- Task brief -
If a line in the entries below contains "sich", copy it.

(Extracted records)
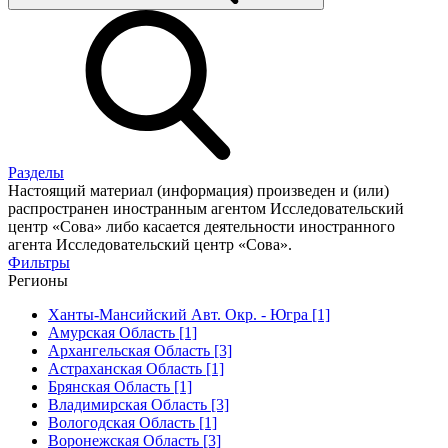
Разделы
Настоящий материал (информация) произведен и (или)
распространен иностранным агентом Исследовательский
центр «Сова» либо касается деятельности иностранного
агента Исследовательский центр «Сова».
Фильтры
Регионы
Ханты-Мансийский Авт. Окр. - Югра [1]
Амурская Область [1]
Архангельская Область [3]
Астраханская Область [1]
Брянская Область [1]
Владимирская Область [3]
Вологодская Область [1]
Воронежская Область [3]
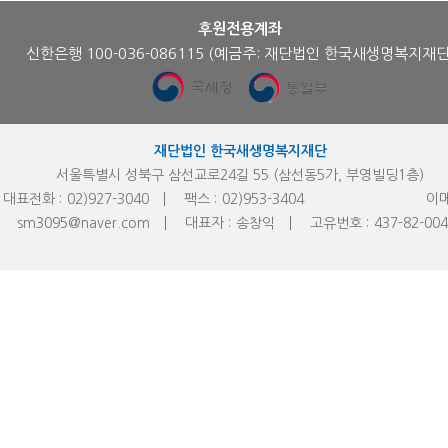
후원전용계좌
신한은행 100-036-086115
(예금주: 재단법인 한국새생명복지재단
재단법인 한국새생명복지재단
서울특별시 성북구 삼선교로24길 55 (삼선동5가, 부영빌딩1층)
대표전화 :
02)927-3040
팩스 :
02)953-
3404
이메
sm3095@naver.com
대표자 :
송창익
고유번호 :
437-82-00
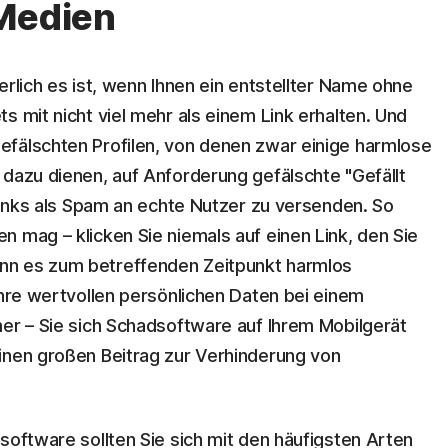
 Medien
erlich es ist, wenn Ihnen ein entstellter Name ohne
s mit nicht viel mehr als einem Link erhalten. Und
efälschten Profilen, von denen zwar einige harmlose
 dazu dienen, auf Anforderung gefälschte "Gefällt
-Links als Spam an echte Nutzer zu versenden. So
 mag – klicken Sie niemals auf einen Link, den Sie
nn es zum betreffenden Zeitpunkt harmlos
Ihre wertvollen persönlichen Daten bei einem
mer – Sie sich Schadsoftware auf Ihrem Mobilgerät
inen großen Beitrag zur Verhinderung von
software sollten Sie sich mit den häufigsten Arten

- Answer for the task -
mer – Sie sich Schadsoftware auf Ihrem Mobilgerät
software sollten Sie sich mit den häufigsten Arten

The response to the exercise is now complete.